The comparison seems unavoidable with the federal government spending at a frenetic pace and racking up record debt, while adding to the numbers and cost of government employment. According to USA Today, during the period of the current recession, “The number of federal workers earning six-figure salaries has exploded.” While Americans struggle with unemployment, falling wages, failing businesses and housing foreclosures, federal employees are flourishing on the taxpayer dole. Josh Barro, senior fellow with the Manhattan Institute, refers to this trend as "Two Americas."
One example from USA Today: “When the recession started, the Transportation Department had only one person earning a salary of $170,000 or more.

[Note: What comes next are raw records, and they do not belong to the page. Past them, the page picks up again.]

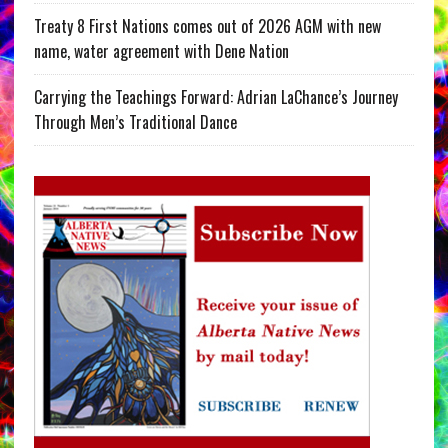
Treaty 8 First Nations comes out of 2026 AGM with new
name, water agreement with Dene Nation
Carrying the Teachings Forward: Adrian LaChance’s Journey
Through Men’s Traditional Dance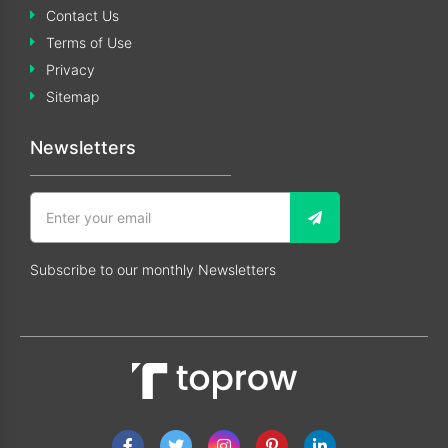
Contact Us
Terms of Use
Privacy
Sitemap
Newsletters
Subscribe to our monthly Newsletters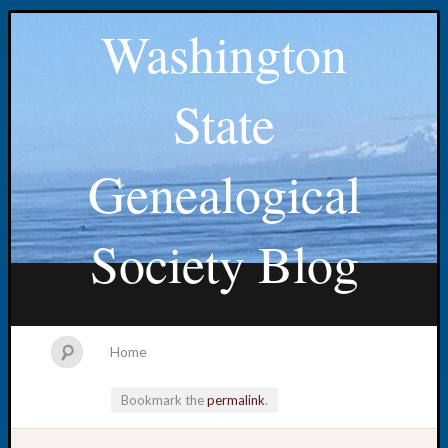
Washington
State
Genealogical
Society Blog
Home
Bookmark the
permalink
.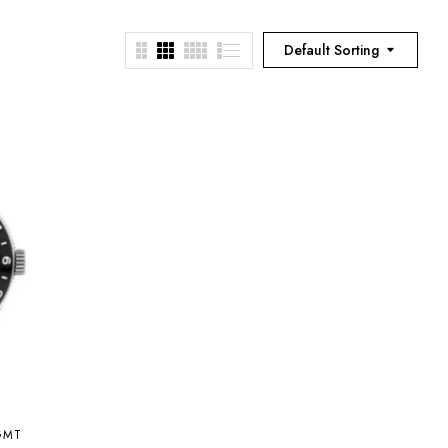
Default Sorting
GMT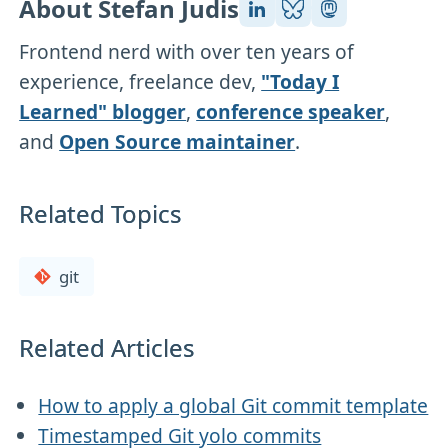
About Stefan Judis
Frontend nerd with over ten years of
experience, freelance dev,
"Today I
Learned" blogger
,
conference speaker
,
and
Open Source maintainer
.
Related Topics
git
Related Articles
How to apply a global Git commit template
Timestamped Git yolo commits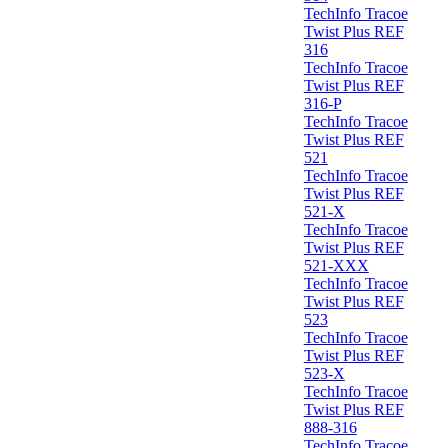
TechInfo Tracoe
Twist Plus REF
316
TechInfo Tracoe
Twist Plus REF
316-P
TechInfo Tracoe
Twist Plus REF
521
TechInfo Tracoe
Twist Plus REF
521-X
TechInfo Tracoe
Twist Plus REF
521-XXX
TechInfo Tracoe
Twist Plus REF
523
TechInfo Tracoe
Twist Plus REF
523-X
TechInfo Tracoe
Twist Plus REF
888-316
TechInfo Tracoe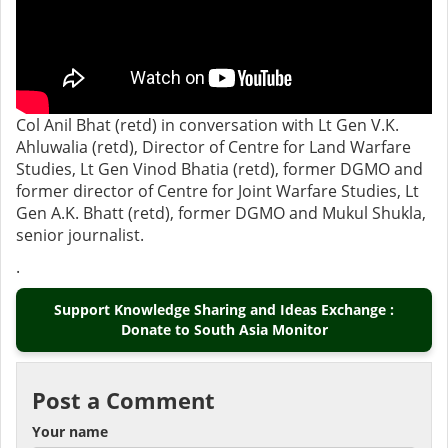
Col Anil Bhat (retd) in conversation with Lt Gen V.K.
Ahluwalia (retd), Director of Centre for Land Warfare
Studies, Lt Gen Vinod Bhatia (retd), former DGMO and
former director of Centre for Joint Warfare Studies, Lt
Gen A.K. Bhatt (retd), former DGMO and Mukul Shukla,
senior journalist.
.
Support Knowledge Sharing and Ideas Exchange :
Donate to South Asia Monitor
Post a Comment
Your name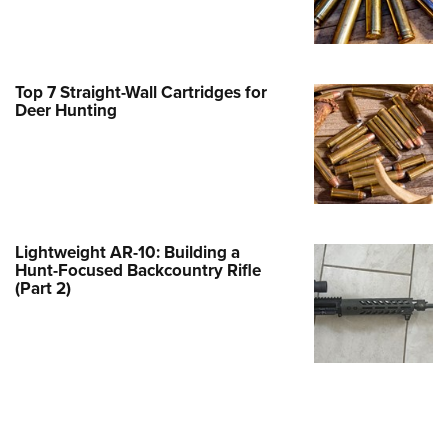
Family
e Eagle GunSafe® Program
Gun Safety Rules
Top 7 Straight-Wall Cartridges for
egiate Shooting Programs
Deer Hunting
onal Youth Shooting Sports
erative Program
est for Eagle Scout Certificate
Lightweight AR-10: Building a
Hunt-Focused Backcountry Rifle
(Part 2)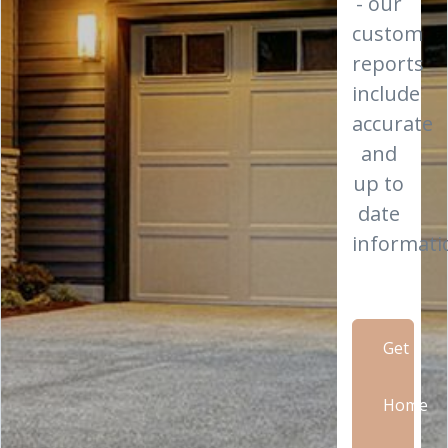
- our
custom
reports
include
accurate
and
up to
date
informati
Get
Home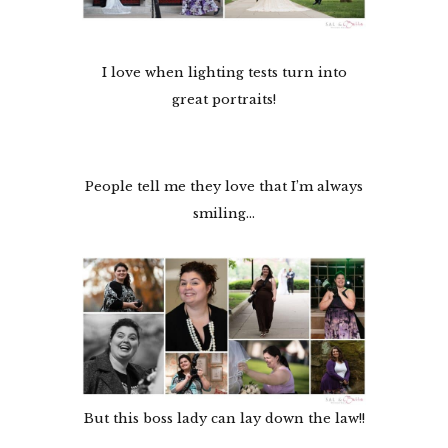
I love when lighting tests turn into
great portraits!
People tell me they love that I’m always
smiling…
But this boss lady can lay down the law!!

Eighteen months later, 1,690 employees had salaries above $170,000.” In just one federal agency, the top echelon bureaucrats have padded their generous government packages to the tune of $287,300,000. So much for shared sacrifice.
The decades-long policies that fattened the public sector at the expense of the private have produced tragic results in Detroit. Only if our elected officials realize that the private economy does not exist to provide for the political class, can the nation avoid Detroit’s fate.
And this will only happen if voters bring it to their attention.